STF voltará a discutir ‘quebra’ de decisões judiciais definitivas
Os contribuintes não se deram por vencidos na discussão sobre a “quebra” de sentenças definitivas. Três recursos foram protocolados contra a decisão tomada em fevereiro pelos ministros do Supremo Tribunal Federal (STF). Há pedido, principalmente, para que voltem atrás e impeçam cobranças retroativas de tributos.
Essa reação abre uma nova rodada de discussões sobre o tema na Corte. Advogados vão voltar a percorrer os gabinetes e tentar sensibilizar os ministros para a situação provocada por esse julgamento. Fala-se em um rombo de bilhões de reais no caixa de empresas brasileiras.
Ficou definido pelos ministros, em fevereiro, que sentenças tributárias dadas como definitivas deixam de ter efeito sempre que houver um julgamento posterior na Corte em sentido contrário (RE 955227 e RE 949297).
Significa que o contribuinte que discutiu a cobrança de um tributo e teve a ação encerrada a seu favor – autorizando a deixar de pagar – – perde esse direito se tempos depois o STF julgar o tema e decidir que a cobrança é devida.
A sentença definitiva, portanto, deixa de ter efeito e o contribuinte passa, dali em diante, a ter que pagar o tributo.
Antes a “quebra” não ocorria de forma automática. O Fisco podia pleitear a reversão de decisões favoráveis aos contribuintes, mas por meio de um instrumento específico, a chamada ação rescisória – que tem prazo de até dois anos para ser utilizada e pode ou não ser aceita pelo Judiciário.
Mas o problema maior, dizem advogados, foi o fato de os ministros terem dado passe livre para a Receita Federal cobrar valores que deixaram de ser recolhidos pelos contribuintes no passado.
É que se o tema já foi decidido pela Corte, a sentença do contribuinte perdeu validade no dia em que o julgamento daquele tema ocorreu.
O caso que está em discussão no STF, por exemplo, trata sobre a cobrança de CSLL, que foi declarada constitucional no ano de 2007. Vale, portanto, o ano de 2007 e não o julgamento de agora, realizado em 2023.

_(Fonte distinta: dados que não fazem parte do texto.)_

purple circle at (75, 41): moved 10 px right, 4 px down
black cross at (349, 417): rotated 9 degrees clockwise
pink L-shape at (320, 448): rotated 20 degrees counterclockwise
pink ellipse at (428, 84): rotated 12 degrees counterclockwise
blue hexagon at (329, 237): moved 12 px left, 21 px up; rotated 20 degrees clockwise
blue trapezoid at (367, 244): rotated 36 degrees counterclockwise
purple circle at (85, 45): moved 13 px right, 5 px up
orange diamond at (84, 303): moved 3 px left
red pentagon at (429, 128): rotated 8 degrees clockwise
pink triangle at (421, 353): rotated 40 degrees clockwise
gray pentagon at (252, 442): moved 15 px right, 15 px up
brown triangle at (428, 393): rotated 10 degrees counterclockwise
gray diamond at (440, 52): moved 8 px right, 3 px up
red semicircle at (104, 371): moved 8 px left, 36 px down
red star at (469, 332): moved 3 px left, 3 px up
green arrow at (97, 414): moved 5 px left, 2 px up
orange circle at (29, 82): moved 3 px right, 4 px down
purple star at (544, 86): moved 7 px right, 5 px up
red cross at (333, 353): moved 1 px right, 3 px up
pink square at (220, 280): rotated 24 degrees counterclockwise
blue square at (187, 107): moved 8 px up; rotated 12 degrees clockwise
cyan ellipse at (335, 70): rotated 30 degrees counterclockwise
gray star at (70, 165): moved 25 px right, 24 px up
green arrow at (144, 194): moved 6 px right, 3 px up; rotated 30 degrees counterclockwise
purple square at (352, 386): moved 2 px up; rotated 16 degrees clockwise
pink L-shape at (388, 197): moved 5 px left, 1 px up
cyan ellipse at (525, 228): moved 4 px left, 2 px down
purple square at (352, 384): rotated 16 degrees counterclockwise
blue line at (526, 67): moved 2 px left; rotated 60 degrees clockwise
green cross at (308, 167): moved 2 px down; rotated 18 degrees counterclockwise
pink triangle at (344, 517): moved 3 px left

Tem contribuintes que vinham sendo cobrados pela Receita Federal desde lá e optaram por discutir, na esfera administrativa ou no Judiciário, por entender que estavam amparados por suas sentenças definitivas. As cobranças desde lá de trás, nesses casos, serão agora validadas.
Para quem nunca foi cobrado – desde que obteve a sentença até os dias de hoje -, a cobrança pode retroagir até, no máximo, cinco anos. Ou seja, o Fisco pode exigir os valores que não foram pagos de 2018 para cá, acrescidos de multa e juros.
Resumindo: da noite para o dia pode ter surgido uma dívida tributária enorme que não estava prevista em balanço, nem provisionada.
É em torno dessa situação que o tema será, agora, guiado. A discussão – ainda sem data para ir a julgamento – ocorrerá por meio de embargos de declaração. Os três recursos foram apresentados ontem, no último dia do prazo.
Tem como autores a empresa TBM – Têxtil Bezerra de Menezes, parte em um dos processos, e duas entidades que atuam no caso como amicus curiae (partes interessadas), a Federação das Indústrias de São Paulo (Fiesp) e o Conselho Federal da Ordem dos Advogados do Brasil (OAB).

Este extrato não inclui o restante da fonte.